Кабинет, тяжеловесный, сумрачно-смуглый, в коричневых дубовых панелях, выполненный в эстетике раннего сталинизма, бережно сохранял в себе дух своих первых хозяев, работавших ночами под зеленым абажуром настольной лампы, хватавших крепкими ладонями пластмассовые трубки тяжеловесных телефонов, гасивших папиросы в хрустальных пепельницах. Среди темного дерева стен и стеклянных шкафов, где были запаяны малиновые и синие тома классиков марксизма, под тяжелой, на черных цепях люстрой, на крупном старомодном паркете стоял Чекист.
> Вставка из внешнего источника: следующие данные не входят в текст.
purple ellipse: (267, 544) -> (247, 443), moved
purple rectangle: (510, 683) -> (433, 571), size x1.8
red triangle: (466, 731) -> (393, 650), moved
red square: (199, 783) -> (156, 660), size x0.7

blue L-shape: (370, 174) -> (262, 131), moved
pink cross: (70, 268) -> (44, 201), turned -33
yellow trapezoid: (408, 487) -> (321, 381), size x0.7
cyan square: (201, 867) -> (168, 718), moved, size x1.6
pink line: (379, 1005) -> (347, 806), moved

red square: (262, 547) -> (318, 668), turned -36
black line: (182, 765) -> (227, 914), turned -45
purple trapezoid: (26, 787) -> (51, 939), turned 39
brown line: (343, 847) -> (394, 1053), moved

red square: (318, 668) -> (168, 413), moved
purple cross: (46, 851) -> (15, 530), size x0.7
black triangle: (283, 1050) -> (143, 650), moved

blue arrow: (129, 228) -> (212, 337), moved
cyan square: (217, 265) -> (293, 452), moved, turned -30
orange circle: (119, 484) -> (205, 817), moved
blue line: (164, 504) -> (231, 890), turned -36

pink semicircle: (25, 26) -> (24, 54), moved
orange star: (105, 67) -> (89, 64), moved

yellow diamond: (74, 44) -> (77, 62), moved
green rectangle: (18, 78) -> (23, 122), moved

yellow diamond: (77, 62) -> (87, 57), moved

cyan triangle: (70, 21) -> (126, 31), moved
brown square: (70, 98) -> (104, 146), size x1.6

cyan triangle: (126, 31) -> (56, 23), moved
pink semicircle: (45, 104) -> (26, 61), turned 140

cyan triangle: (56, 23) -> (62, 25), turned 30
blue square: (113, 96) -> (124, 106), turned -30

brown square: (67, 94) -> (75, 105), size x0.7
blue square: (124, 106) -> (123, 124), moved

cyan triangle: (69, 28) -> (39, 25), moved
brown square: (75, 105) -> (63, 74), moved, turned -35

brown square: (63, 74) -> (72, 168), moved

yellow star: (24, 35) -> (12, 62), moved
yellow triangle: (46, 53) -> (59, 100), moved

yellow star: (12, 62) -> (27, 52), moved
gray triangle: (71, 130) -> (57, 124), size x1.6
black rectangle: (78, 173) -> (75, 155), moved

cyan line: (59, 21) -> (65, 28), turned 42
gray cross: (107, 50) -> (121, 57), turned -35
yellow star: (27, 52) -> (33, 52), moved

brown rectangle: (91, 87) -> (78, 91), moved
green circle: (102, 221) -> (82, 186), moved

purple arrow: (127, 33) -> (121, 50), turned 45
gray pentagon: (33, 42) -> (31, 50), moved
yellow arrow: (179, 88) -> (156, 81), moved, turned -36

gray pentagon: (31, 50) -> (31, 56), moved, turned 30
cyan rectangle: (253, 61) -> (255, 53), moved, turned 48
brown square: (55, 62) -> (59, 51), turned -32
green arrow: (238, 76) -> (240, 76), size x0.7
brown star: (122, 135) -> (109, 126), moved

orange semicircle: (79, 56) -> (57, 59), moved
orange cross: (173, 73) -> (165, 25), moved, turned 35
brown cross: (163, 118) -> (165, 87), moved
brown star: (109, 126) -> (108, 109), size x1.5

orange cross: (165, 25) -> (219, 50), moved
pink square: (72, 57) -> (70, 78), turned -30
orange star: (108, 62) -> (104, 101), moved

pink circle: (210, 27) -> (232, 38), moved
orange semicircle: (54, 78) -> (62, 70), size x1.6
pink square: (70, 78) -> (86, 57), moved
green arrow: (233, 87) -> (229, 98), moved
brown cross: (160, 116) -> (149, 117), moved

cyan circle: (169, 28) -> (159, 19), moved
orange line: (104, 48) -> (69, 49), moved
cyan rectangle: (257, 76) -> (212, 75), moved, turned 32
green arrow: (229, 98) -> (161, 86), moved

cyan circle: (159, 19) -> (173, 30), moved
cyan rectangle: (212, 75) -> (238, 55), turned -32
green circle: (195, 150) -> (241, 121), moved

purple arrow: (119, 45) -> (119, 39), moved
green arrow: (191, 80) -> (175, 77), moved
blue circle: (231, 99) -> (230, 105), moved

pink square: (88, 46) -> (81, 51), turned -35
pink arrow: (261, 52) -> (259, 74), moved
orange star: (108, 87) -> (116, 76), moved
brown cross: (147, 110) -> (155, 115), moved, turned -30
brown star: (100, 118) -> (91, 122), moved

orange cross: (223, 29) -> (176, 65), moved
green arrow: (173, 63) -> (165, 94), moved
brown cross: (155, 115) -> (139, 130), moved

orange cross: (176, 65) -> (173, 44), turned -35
Белосельцева поразила случившаяся с ним перемена. Он был все так же миниатюрен, с аккуратной круглой головой конфуцианской статуэтки, маленькими, изящными руками, наивно и доверчиво открытыми глазами. Но в белую тонкую кожу щек брызнул сочный гемоглобин, отчего кожа порозовела, млечно дышала, как у младенца. Глаза сияли радостью и влажной перламутровой свежестью, как у птенца, только что прорвавшего тусклую пленку, восторженно и изумленно увидевшего сияющий мир. Это омоложение Чекиста было связано с ферментом, который впрыснули ему в кровь случившиеся события, яростные энергии, прорвавшиеся наконец в изнывающий, чахнущий мир. Танки прогрохотали по асфальту, и от их трясения опала окалина, осыпались ржавчина и труха, и пожухлые, постаревшие предметы, обветшалые понятия обрели первозданный, светящийся образ.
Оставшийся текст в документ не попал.